# pictures of my Merckx Professional 753 finally done!



## martinrjensen (Sep 23, 2007)

http://forums.roadbikereview.com/showthread.php?p=2534960#poststop
I posted them in the Gallery also but heres a link to find them easily. It hasn't even been out for a ride yet, just a picture shoot. Unfortunately I took my color chip down to Elliot Bay Cycles today to compare my powder coat color choice (RAL 2004) with one of their Molteni Merckx's on display. Their's is a repaint also but my color chip really wasn't close to their orange.
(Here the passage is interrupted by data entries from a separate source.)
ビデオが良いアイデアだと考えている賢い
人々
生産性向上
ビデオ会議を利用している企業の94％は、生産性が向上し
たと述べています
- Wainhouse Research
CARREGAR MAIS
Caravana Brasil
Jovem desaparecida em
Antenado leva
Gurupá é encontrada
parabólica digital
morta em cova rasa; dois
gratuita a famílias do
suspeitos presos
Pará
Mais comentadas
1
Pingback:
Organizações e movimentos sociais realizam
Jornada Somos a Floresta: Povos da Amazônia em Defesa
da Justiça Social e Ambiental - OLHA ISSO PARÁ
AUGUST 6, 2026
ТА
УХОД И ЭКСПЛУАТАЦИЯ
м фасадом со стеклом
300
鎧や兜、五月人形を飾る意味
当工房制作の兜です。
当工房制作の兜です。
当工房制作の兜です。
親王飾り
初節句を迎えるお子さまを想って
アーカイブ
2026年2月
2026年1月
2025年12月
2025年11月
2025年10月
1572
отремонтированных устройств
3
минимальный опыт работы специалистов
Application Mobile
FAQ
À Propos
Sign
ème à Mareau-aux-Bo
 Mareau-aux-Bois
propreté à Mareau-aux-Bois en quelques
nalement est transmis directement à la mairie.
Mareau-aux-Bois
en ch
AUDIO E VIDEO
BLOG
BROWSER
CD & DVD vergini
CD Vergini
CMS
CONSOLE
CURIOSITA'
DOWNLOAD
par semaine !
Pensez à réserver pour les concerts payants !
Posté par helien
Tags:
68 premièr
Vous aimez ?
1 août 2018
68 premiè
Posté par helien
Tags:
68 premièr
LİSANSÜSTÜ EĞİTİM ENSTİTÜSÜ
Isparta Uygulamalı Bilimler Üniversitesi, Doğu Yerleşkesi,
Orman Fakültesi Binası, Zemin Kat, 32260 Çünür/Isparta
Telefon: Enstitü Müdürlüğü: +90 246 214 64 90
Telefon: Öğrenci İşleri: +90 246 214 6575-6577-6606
My bike looks like it has more red in the orange than the one in the shop and I can only think that they painted it fairly close to the "proper" color as they are a frame shop (Davidson Frames). The only thing I have going for my bike color is that there were so many different builders that maybe, just maybe Molteni Orange covers a whole range of shades. If not then, Oh well....
It should ride well enough with the Chorus 10 spd components


----------



## dbh (Oct 15, 2008)

Beautiful job. Let's get a ride report soon.


----------



## martinrjensen (Sep 23, 2007)

*ride report*

Did about a 15 mile ride a couple days ago. I have a 90/91 corsa so I have something to compare this too. It's got a real good tight nimble feel to it. It works well with the 10 speed gears, no issues there also. I do think it feels a little it stiffer than my Corsa, but not in a harsh way. It's just a little lighter than my Corsa too. Again, it's a very pleasant ride I get the feeling l could put a lot of miles comfortably on it. I dropped the saddle height a touch after my first ride but that's about the only adjustment post ride I had to make.
I'm going for a ride in a few minutes but it's gonna rain out, I can tell, so I will be riding my rain bike. I will ride the Merckx on a longer ride in a couple days, (Christmas day probably) when the weather is supposed to be nice out.


dbh said:


> Beautiful job. Let's get a ride report soon.


----------